Happy Thanksgiving. Do You Have Toenailitis?

24 Nov 2016 • 3 minute read

It’s Thanksgiving! Happy Thanksgiving if you are reading this on the day. Cadence is closed, of course. But here is a post anyway. This has nothing to do with EDA or the semiconductor ecosystem or even Cadence. It is also a puzzle and an important lesson.

The Puzzle

There is a test for toenailitis that has an accuracy of 99%. That is, if you have toenailitis, then there is a 99% chance that the test will correctly say you do. If you don't have toenailimtis, there is a 99% chance that the test will correctly be false. There is actually no reason that these two numbers would be the same and typically they are not, but let's keep things simple. Luckily, toenailitis is rare and only one in 10,000 people has it.

So here's the puzzle. You go to the doctor. She runs the test. Unfortunately it is positive. What is the chance that you have toenailitis?

The Answer

Let's look at 1 million people and test everyone, and get to the probability that way. Since 1 in 10,000 people has toenailitis, on average 100 of this million will have the disease. Of those 100 people, on average, 99 will test positive correctly, and 1 will test negative incorrectly.

Of the remaining 999,900 people, 99% will correctly test negative, which comes to 989,901. But also 1% will incorrectly test positive, which is 9,999.

So out of our 1 million people, on average 9,999 + 99 = 10,098 will test positive. But only 99 have the disease. So if you test positive, the chance you have the disease is 99 / 10,098 = 0.009804 meaning just less than 1%. That is surprisingly low. You test positive with a test that is 99% accurate and it is still 99% likely that you are free of the disease.

The Lesson

It turns out that most doctors get this wildly wrong, with only around 15% getting it right. That 15% is not a number I invented, it is an easy result to replicate, plus surprising, and as a result it's been extensively replicated several times over the last 40 years.

Here is one place to start: Statistical Literacy Among Doctors Now Lower Than Chance.
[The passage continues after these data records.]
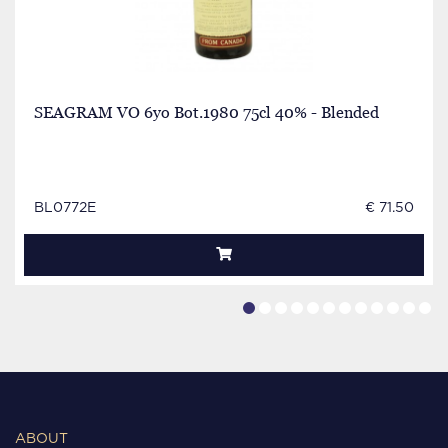
SEAGRAM VO 6yo Bot.1980 75cl 40% - Blended
BL0772E
€ 71.50
ABOUT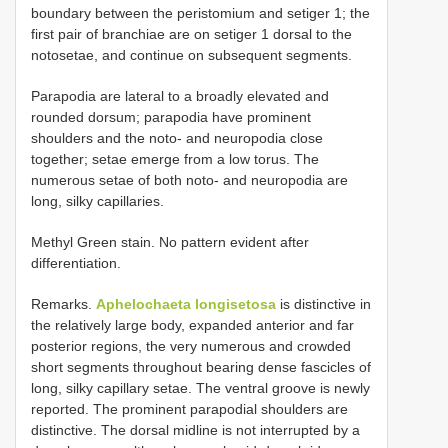
boundary between the peristomium and setiger 1; the
first pair of branchiae are on setiger 1 dorsal to the
notosetae, and continue on subsequent segments.
Parapodia are lateral to a broadly elevated and
rounded dorsum; parapodia have prominent
shoulders and the noto- and neuropodia close
together; setae emerge from a low torus. The
numerous setae of both noto- and neuropodia are
long, silky capillaries.
Methyl Green stain. No pattern evident after
differentiation.
Remarks.
Aphelochaeta longisetosa
is distinctive in
the relatively large body, expanded anterior and far
posterior regions, the very numerous and crowded
short segments throughout bearing dense fascicles of
long, silky capillary setae. The ventral groove is newly
reported. The prominent parapodial shoulders are
distinctive. The dorsal midline is not interrupted by a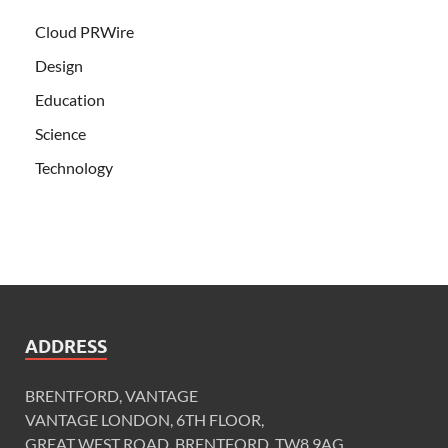
Cloud PRWire
Design
Education
Science
Technology
ADDRESS
BRENTFORD, VANTAGE
VANTAGE LONDON, 6TH FLOOR,
GREAT WEST ROAD, BRENTFORD, TW8 9AG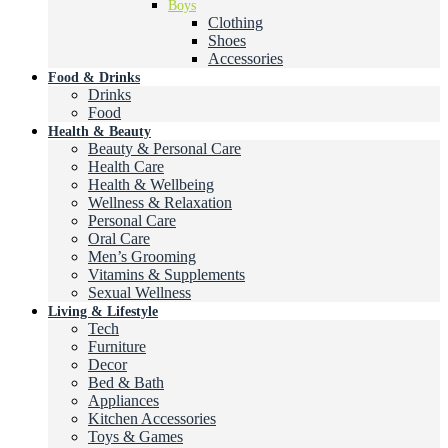
Boys
Clothing
Shoes
Accessories
Food & Drinks
Drinks
Food
Health & Beauty
Beauty & Personal Care
Health Care
Health & Wellbeing
Wellness & Relaxation
Personal Care
Oral Care
Men’s Grooming
Vitamins & Supplements
Sexual Wellness
Living & Lifestyle
Tech
Furniture
Decor
Bed & Bath
Appliances
Kitchen Accessories
Toys & Games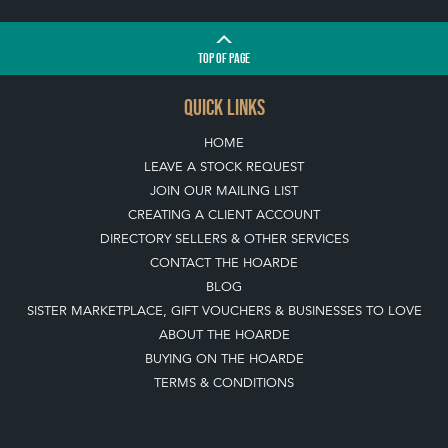
TOP
OF PAGE
QUICK LINKS
HOME
LEAVE A STOCK REQUEST
JOIN OUR MAILING LIST
CREATING A CLIENT ACCOUNT
DIRECTORY SELLERS & OTHER SERVICES
CONTACT THE HOARDE
BLOG
SISTER MARKETPLACE, GIFT VOUCHERS & BUSINESSES TO LOVE
ABOUT THE HOARDE
BUYING ON THE HOARDE
TERMS & CONDITIONS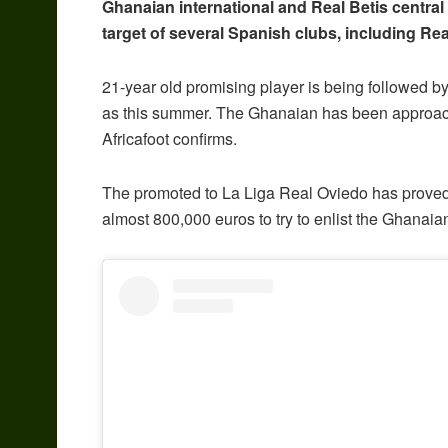
Ghanaian international and Real Betis central
target of several Spanish clubs, including R
21-year old promising player is being followed b
as this summer. The Ghanaian has been approache
Africafoot confirms.
The promoted to La Liga Real Oviedo has proved 
almost 800,000 euros to try to enlist the Ghanaian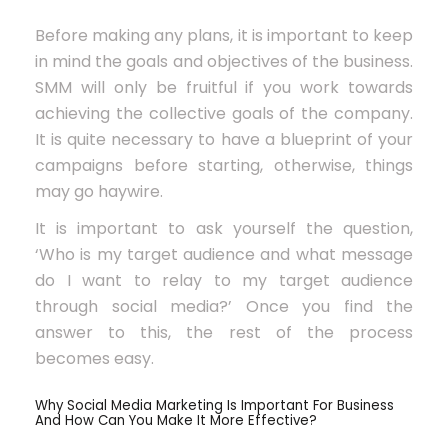
Before making any plans, it is important to keep
in mind the goals and objectives of the business.
SMM will only be fruitful if you work towards
achieving the collective goals of the company.
It is quite necessary to have a blueprint of your
campaigns before starting, otherwise, things
may go haywire.
It is important to ask yourself the question,
‘Who is my target audience and what message
do I want to relay to my target audience
through social media?’ Once you find the
answer to this, the rest of the process
becomes easy.
Why Social Media Marketing Is Important For Business
And How Can You Make It More Effective?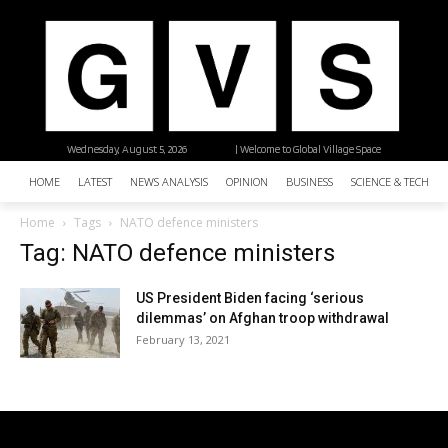
Wednesday, August 5, 2026
| Welcome to Global Village Space
HOME
LATEST
NEWS ANALYSIS
OPINION
BUSINESS
SCIENCE & TECHNO
Home
Tags
NATO defence ministers
Tag: NATO defence ministers
US President Biden facing ‘serious
dilemmas’ on Afghan troop withdrawal
February 13, 2021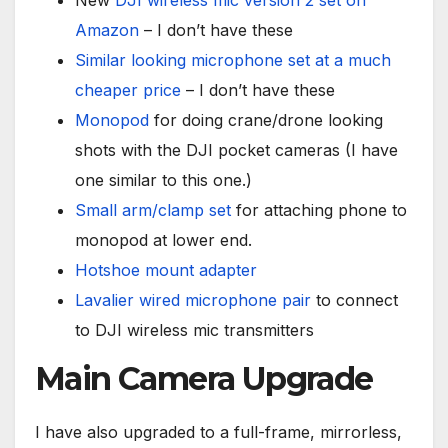
New
DJI wireless mic version 2 set on
Amazon
– I don’t have these
Similar looking microphone set at a much
cheaper price
– I don’t have these
Monopod
for doing crane/drone looking
shots with the DJI pocket cameras (I have
one similar to this one.)
Small arm/clamp set
for attaching phone to
monopod at lower end.
Hotshoe mount adapter
Lavalier wired microphone pair
to connect
to DJI wireless mic transmitters
Main Camera Upgrade
I have also upgraded to a full-frame, mirrorless,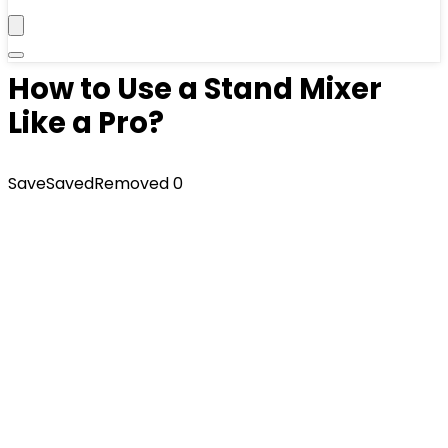
How to Use a Stand Mixer
Like a Pro?
Save
Saved
Removed
0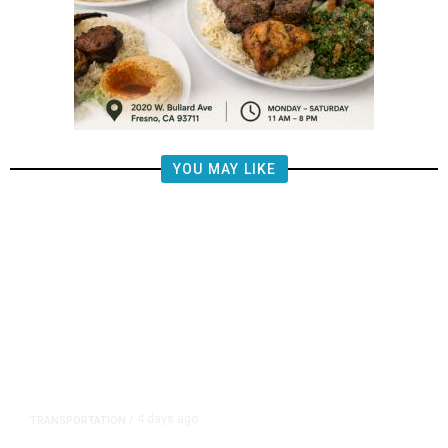
YOU MAY LIKE
4 days ago
TRANSPORTATION
/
This is actually an example of Bayes' Theorem (named after the Reverend Thomas Bayes, that's him on the right). For a good introduction to this if you are not familiar with it, look at Eliezer Yudkowsky's An Intuitive Explanation of Bayes' Theorem.
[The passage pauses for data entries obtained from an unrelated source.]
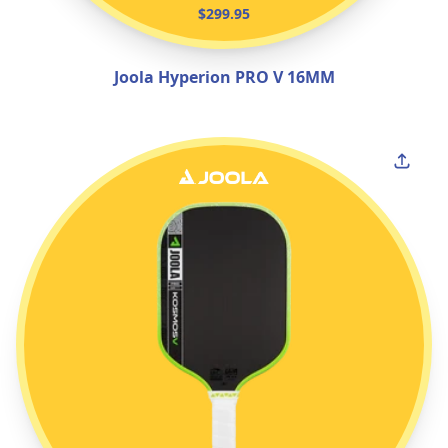
$299.95
Joola Hyperion PRO V 16MM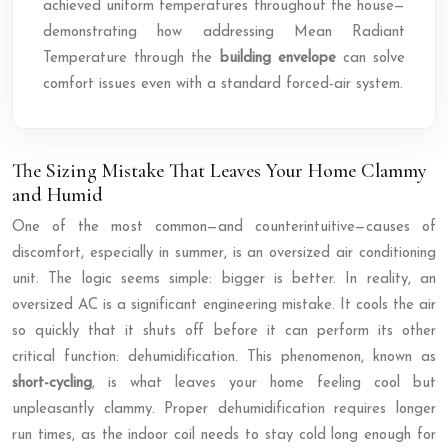
achieved uniform temperatures throughout the house—
demonstrating how addressing Mean Radiant
Temperature through the
building envelope
can solve
comfort issues even with a standard forced-air system.
The Sizing Mistake That Leaves Your Home Clammy
and Humid
One of the most common—and counterintuitive—causes of
discomfort, especially in summer, is an oversized air conditioning
unit. The logic seems simple: bigger is better. In reality, an
oversized AC is a significant engineering mistake. It cools the air
so quickly that it shuts off before it can perform its other
critical function: dehumidification. This phenomenon, known as
short-cycling
, is what leaves your home feeling cool but
unpleasantly clammy. Proper dehumidification requires longer
run times, as the indoor coil needs to stay cold long enough for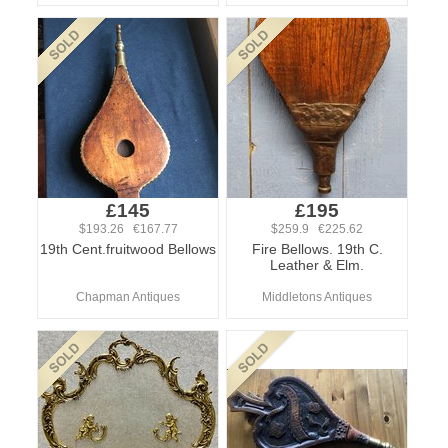
£145
£195
$193.26 €167.77
$259.9 €225.62
19th Cent.fruitwood Bellows
Fire Bellows. 19th C.
Leather & Elm.
Chapman Antiques
Middletons Antiques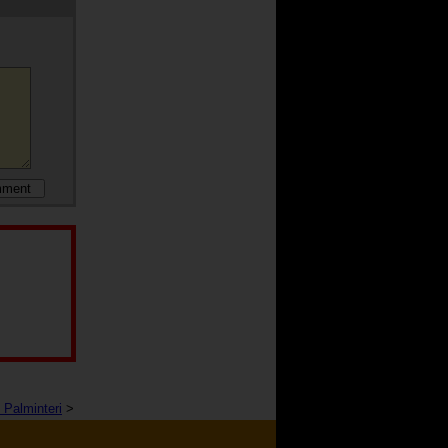
 Palminteri
>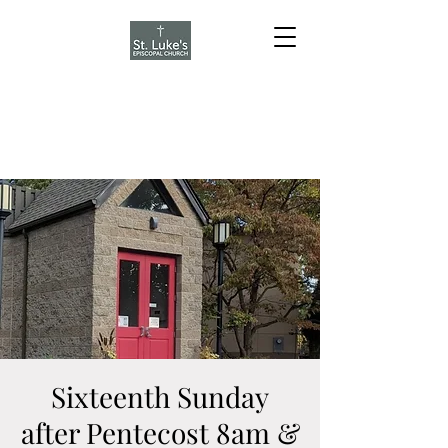
Sixteenth Sunday
after Pentecost 8am &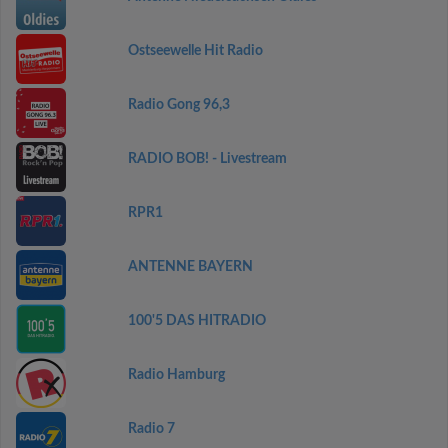
Ostseewelle Hit Radio
Radio Gong 96,3
RADIO BOB! - Livestream
RPR1
ANTENNE BAYERN
100'5 DAS HITRADIO
Radio Hamburg
Radio 7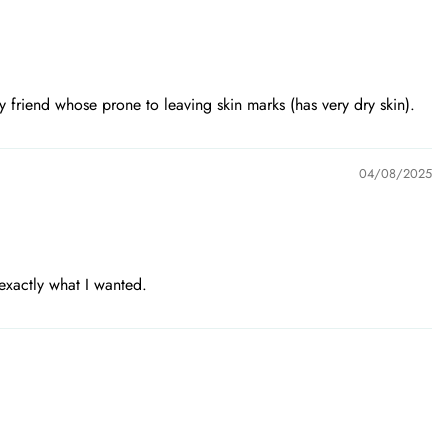
 friend whose prone to leaving skin marks (has very dry skin).
04/08/2025
exactly what I wanted.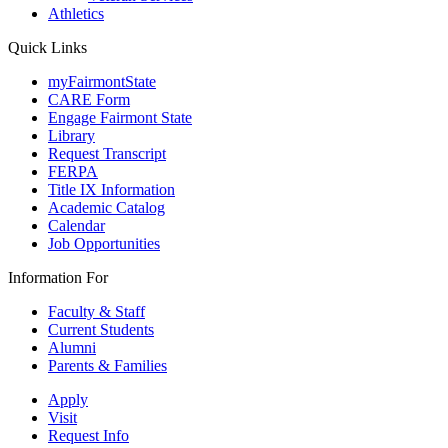
Athletics
Quick Links
myFairmontState
CARE Form
Engage Fairmont State
Library
Request Transcript
FERPA
Title IX Information
Academic Catalog
Calendar
Job Opportunities
Information For
Faculty & Staff
Current Students
Alumni
Parents & Families
Apply
Visit
Request Info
Bayes' Theorem is a way of combining new information with what you already know (or guess), your prior. One lesson is that the prior is much more important than you think. In the example I gave, the chance of having toenailitis before the test was 1 in 10,000, the incidence in the general population. After a positive test, that probability increased, but only to 1 in 100. The test being 99% accurate makes it seem almost certain you will have toenailitis, but in fact it is so rare that the false positives among the majority of the population who don't have the disease completely overwhelm the small number of people who do.

The Bank Teller Riddle

Before I let you go, here's another little puzzle about probabilities that people often get wrong.

Linda is 31 years old, single, outspoken, and very bright. She majored in philosophy. As a student, she was deeply concerned with issues of discrimination and social justice, and also participated in anti-nuclear demonstrations. Which is more probable?

Linda is a bank teller
Linda is a bank teller and is active in the feminist movement

The answer is 1, although many people think 2. This is something known as the "conjunction fallacy", that two things together cannot be more probable that one of them on its own.

Even if it is highly unlikely that Linda is a bank teller and almost certain that she is a feminist, it is still more probable that she is a bank teller than that she is a both.